- Your task
Filter this data down to the lines that hold "papier", and copy them.

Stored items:

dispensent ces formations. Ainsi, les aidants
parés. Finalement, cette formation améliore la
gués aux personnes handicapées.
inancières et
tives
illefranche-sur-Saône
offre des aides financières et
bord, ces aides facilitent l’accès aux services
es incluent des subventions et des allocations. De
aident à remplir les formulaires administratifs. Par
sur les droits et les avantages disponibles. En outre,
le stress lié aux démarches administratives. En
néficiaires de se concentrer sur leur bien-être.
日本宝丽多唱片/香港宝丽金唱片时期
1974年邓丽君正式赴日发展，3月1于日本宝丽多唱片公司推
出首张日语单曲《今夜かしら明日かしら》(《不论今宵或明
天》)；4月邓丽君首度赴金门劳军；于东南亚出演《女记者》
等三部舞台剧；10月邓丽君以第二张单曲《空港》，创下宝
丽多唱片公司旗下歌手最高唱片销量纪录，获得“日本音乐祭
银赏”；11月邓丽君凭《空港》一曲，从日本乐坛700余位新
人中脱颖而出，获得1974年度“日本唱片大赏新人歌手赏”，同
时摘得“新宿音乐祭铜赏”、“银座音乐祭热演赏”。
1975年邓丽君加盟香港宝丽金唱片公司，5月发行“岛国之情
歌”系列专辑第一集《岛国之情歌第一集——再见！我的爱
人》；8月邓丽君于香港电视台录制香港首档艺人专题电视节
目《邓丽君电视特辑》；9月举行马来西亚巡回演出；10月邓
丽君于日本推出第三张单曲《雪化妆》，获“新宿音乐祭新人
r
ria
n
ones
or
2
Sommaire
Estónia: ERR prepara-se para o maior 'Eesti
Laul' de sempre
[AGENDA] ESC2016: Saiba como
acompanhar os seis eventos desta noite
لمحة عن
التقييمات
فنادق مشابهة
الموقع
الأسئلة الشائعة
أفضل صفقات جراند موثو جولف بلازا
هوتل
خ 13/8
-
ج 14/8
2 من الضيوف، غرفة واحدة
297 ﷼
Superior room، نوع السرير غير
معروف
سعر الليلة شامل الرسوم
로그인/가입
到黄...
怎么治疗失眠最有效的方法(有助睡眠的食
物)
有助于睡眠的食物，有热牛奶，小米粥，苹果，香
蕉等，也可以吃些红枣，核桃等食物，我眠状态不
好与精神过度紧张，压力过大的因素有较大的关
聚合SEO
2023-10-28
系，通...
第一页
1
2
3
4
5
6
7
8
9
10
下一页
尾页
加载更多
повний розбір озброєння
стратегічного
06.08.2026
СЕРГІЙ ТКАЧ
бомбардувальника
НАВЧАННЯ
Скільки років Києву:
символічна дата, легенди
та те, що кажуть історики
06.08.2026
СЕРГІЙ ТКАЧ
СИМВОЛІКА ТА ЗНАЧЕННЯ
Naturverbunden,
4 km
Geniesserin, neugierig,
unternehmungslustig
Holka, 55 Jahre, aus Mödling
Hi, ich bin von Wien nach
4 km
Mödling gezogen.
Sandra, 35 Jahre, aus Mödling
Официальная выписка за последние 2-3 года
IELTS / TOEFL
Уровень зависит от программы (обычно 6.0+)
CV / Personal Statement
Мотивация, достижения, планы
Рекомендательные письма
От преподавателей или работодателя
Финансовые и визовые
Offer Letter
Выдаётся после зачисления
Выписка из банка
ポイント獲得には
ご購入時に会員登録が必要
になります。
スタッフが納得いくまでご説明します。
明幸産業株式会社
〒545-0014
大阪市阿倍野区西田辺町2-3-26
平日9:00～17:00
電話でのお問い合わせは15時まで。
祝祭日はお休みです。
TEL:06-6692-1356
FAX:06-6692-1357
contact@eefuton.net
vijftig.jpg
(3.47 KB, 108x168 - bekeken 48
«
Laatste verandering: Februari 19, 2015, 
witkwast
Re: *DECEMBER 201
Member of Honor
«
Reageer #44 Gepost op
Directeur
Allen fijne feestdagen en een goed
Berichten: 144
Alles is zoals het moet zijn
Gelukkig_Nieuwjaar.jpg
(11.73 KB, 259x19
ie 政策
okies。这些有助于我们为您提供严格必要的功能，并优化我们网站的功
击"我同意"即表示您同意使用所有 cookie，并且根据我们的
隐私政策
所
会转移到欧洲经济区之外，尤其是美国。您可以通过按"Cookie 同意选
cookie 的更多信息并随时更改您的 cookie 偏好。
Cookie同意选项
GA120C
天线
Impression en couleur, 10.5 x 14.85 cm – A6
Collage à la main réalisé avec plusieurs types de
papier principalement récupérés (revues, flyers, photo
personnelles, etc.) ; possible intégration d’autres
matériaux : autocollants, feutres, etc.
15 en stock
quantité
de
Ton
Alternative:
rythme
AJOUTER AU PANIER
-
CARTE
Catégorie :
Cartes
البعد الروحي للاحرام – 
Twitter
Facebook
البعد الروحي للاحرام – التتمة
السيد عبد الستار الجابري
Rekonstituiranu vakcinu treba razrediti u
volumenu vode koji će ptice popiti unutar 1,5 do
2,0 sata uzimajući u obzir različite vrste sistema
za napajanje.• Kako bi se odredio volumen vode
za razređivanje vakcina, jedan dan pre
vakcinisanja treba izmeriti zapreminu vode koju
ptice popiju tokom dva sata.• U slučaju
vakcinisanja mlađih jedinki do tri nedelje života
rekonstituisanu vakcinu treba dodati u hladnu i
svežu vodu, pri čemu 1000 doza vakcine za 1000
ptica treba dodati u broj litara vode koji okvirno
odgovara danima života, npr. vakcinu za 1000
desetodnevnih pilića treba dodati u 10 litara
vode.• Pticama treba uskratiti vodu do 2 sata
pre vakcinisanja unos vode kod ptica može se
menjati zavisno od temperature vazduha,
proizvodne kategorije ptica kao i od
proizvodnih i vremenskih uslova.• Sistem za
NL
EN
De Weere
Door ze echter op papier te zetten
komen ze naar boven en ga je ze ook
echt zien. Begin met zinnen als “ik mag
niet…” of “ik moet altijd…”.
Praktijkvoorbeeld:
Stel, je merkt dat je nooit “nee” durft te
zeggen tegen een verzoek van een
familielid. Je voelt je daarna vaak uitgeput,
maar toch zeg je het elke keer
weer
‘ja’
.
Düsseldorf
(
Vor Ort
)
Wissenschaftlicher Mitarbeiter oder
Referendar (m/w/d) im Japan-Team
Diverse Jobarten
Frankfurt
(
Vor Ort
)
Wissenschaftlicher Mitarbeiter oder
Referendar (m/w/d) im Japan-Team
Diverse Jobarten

- Answer space
papier principalement récupérés (revues, flyers, photo
Door ze echter op papier te zetten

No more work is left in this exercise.